[DATASET EXTRACT — start]
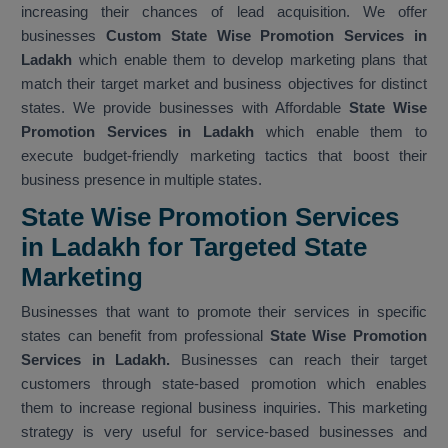
increasing their chances of lead acquisition. We offer
businesses
Custom State Wise Promotion Services in
Ladakh
which enable them to develop marketing plans that
match their target market and business objectives for distinct
states. We provide businesses with Affordable
State Wise
Promotion Services in Ladakh
which enable them to
execute budget-friendly marketing tactics that boost their
business presence in multiple states.
State Wise Promotion Services
in Ladakh for Targeted State
Marketing
Businesses that want to promote their services in specific
states can benefit from professional
State Wise Promotion
Services in Ladakh.
Businesses can reach their target
customers through state-based promotion which enables
them to increase regional business inquiries. This marketing
strategy is very useful for service-based businesses and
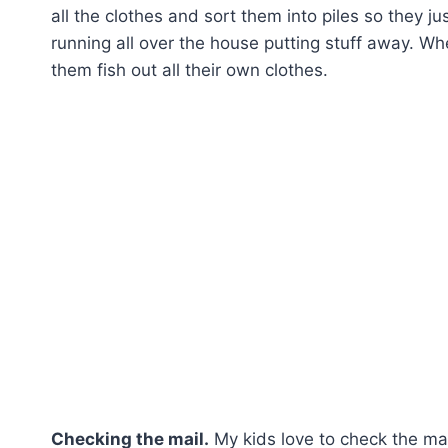
all the clothes and sort them into piles so they 
running all over the house putting stuff away. Wh
them fish out all their own clothes.
Checking the mail.
My kids love to check the mail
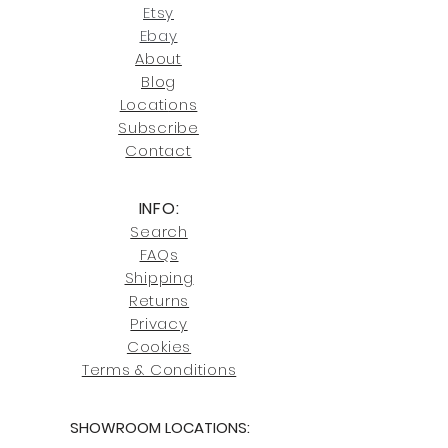
our return policies.
contact us at
Etsy
joe@fromeuropetoyou.com
or 845-
Ebay
246-7274.
About
Blog
Click here
for more information on
Locati
ons
our shipping policies and fees.
Subscribe
Conta
ct
INFO:
Search
FAQs
Shipping
Returns
Privacy
Cookies
Terms & Conditions
SHOWROOM LOCATIONS:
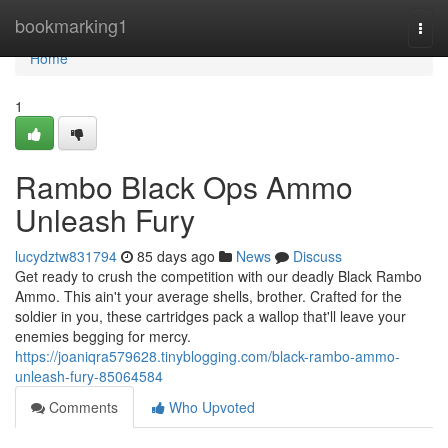
Home
bookmarking1
Togg
navi
Home
1
Rambo Black Ops Ammo
Unleash Fury
lucydztw831794
85 days ago
News
Discuss
Get ready to crush the competition with our deadly Black Rambo
Ammo. This ain't your average shells, brother. Crafted for the
soldier in you, these cartridges pack a wallop that'll leave your
enemies begging for mercy.
https://joaniqra579628.tinyblogging.com/black-rambo-ammo-
unleash-fury-85064584
Comments
Who Upvoted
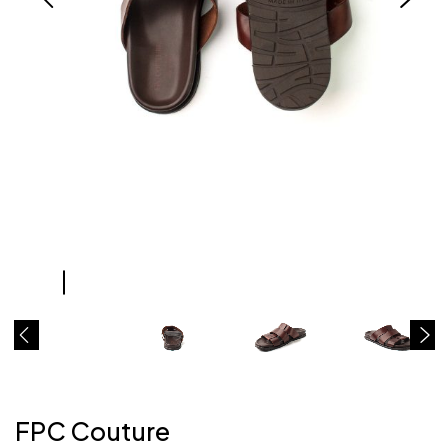
FPC Couture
[DATASET EXTRACT — finish]
» **WORK ITEM**: Output the records above unchanged, minus their pictures.

» **OUTPUT**:
increasing their chances of lead acquisition. We offer
businesses
Custom State Wise Promotion Services in
Ladakh
which enable them to develop marketing plans that
match their target market and business objectives for distinct
states. We provide businesses with Affordable
State Wise
Promotion Services in Ladakh
which enable them to
execute budget-friendly marketing tactics that boost their
business presence in multiple states.
State Wise Promotion Services
in Ladakh for Targeted State
Marketing
Businesses that want to promote their services in specific
states can benefit from professional
State Wise Promotion
Services in Ladakh.
Businesses can reach their target
customers through state-based promotion which enables
them to increase regional business inquiries. This marketing
strategy is very useful for service-based businesses and
all the clothes and sort them into piles so they 
running all over the house putting stuff away. Wh
them fish out all their own clothes.
Checking the mail.
My kids love to check the mail
our return policies.
contact us at
Etsy
joe@fromeuropetoyou.com
or 845-
Ebay
246-7274.
About
Blog
Click here
for more information on
Locati
ons
our shipping policies and fees.
Subscribe
Conta
ct
INFO:
Search
FAQs
Shipping
Returns
Privacy
Cookies
Terms & Conditions
SHOWROOM LOCATIONS:
Home
bookmarking1
Togg
navi
Home
1
Rambo Black Ops Ammo
Unleash Fury
lucydztw831794
85 days ago
News
Discuss
Get ready to crush the competition with our deadly Black Rambo
Ammo. This ain't your average shells, brother. Crafted for the
soldier in you, these cartridges pack a wallop that'll leave your
enemies begging for mercy.
https://joaniqra579628.tinyblogging.com/black-rambo-ammo-
unleash-fury-85064584
Comments
Who Upvoted
FPC Couture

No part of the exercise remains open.